Problem description | In how many lines of the data below does the word "komunikacijos" appear? Reply with the number and nothing more.

=-=-=

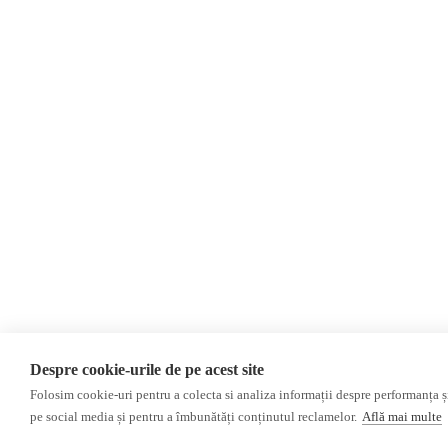
Контакты
Newsletter
Пожертвования
AIJR
политика конфиденциальности
Мнения
МНЕНИЯ
Интервью
Выборы 2024
ACF
Расследование
ДРУГИЕ ТЕМЫ
ОБЗОР СМИ
НЕЗАВИСИМЫЕ РУССКОЯЗЫЧНЫЕ СМИ
Despre cookie-urile de pe acest site
ПРОКРЕМЛЕВСКИЕ РУССКОЯЗЫЧНЫЕ СМИ
Folosim cookie-uri pentru a colecta si analiza informații despre performanța și 
pe social media și pentru a îmbunătăți conținutul reclamelor.
Află mai multe
©2026 Veridica.ro. Все права защищены. Veridica™ представляет собой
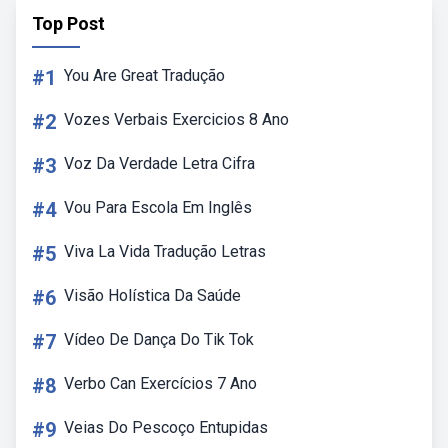
Top Post
#1
You Are Great Tradução
#2
Vozes Verbais Exercicios 8 Ano
#3
Voz Da Verdade Letra Cifra
#4
Vou Para Escola Em Inglês
#5
Viva La Vida Tradução Letras
#6
Visão Holística Da Saúde
#7
Vídeo De Dança Do Tik Tok
#8
Verbo Can Exercícios 7 Ano
#9
Veias Do Pescoço Entupidas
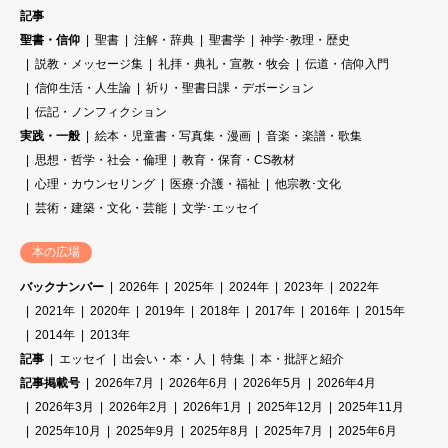
記事
聖書・信仰
聖書
注解・辞典
聖書学
神学･教理・歴史
説教・メッセージ集
礼拝・典礼・宣教・牧会
伝道・信仰入門
信仰生活・人生論
祈り・聖書日課・デボーション
伝記・ノンフィクション
実践・一般
絵本・児童書・写真集・漫画
音楽・楽譜・歌集
思想・哲学・社会・倫理
教育・保育・CS教材
心理・カウンセリング
医療･介護・福祉
他宗教･文化
芸術・建築・文化・芸能
文学･エッセイ
本の広場
バックナンバー
2026年
2025年
2024年
2023年
2022年
2021年
2020年
2019年
2018年
2017年
2016年
2015年
2014年
2013年
記事
エッセイ
出会い・本・人
特集
本・批評と紹介
記事掲載号
2026年7月
2026年6月
2026年5月
2026年4月
2026年3月
2026年2月
2026年1月
2025年12月
2025年11月
2025年10月
2025年9月
2025年8月
2025年7月
2025年6月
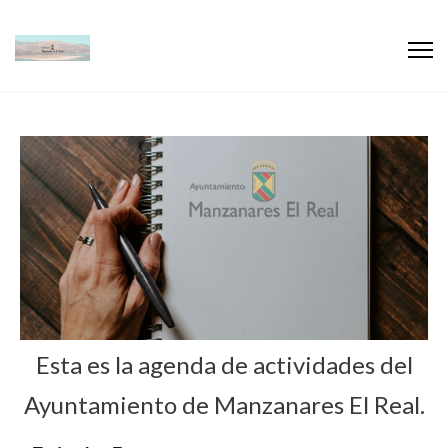
Esta es la agenda de actividades del
Ayuntamiento de Manzanares El Real.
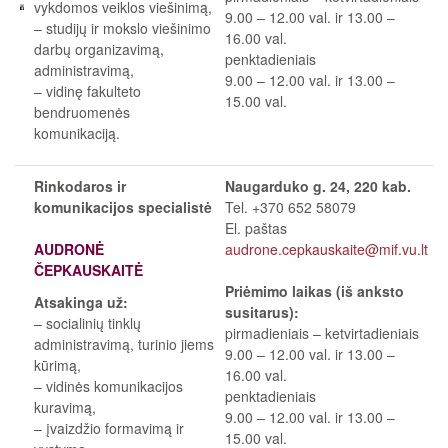
vykdomos veiklos viešinimą,
9.00
–
12.00 val. ir 13.00
–
– studijų ir mokslo viešinimo
16.00 val.
darbų organizavimą,
penktadieniais
administravimą,
9.00
–
12.00 val. ir 13.00
–
– vidinę fakulteto
15.00 val.
bendruomenės
komunikaciją.
Rinkodaros ir
Naugarduko g. 24, 220 kab.
komunikacijos specialistė
Tel. +370 652 58079
El. paštas
AUDRONĖ
audrone.cepkauskaite@mif.vu.lt
ČEPKAUSKAITĖ
Priėmimo laikas (iš anksto
Atsakinga už:
susitarus):
– socialinių tinklų
pirmadieniais
–
ketvirtadieniais
administravimą, turinio jiems
9.00
–
12.00 val. ir 13.00
–
kūrimą,
16.00 val.
– vidinės komunikacijos
penktadieniais
kuravimą,
9.00
–
12.00 val. ir 13.00
–
– įvaizdžio formavimą ir
15.00 val.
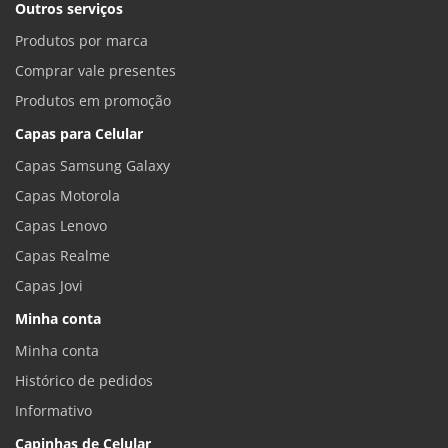
Outros serviços
Produtos por marca
Comprar vale presentes
Produtos em promoção
Capas para Celular
Capas Samsung Galaxy
Capas Motorola
Capas Lenovo
Capas Realme
Capas Jovi
Minha conta
Minha conta
Histórico de pedidos
Informativo
Capinhas de Celular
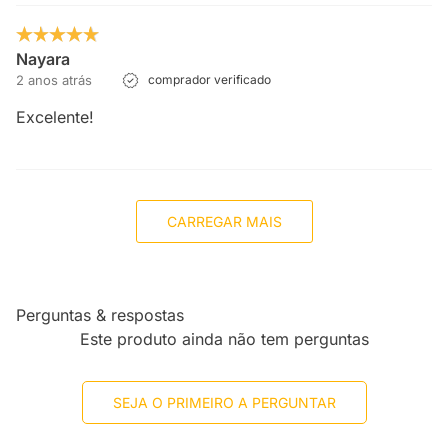
Nayara
2 anos atrás
comprador verificado
Excelente!
CARREGAR MAIS
Perguntas & respostas
Este produto ainda não tem perguntas
SEJA O PRIMEIRO A PERGUNTAR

=-=-=

Result for this task | 2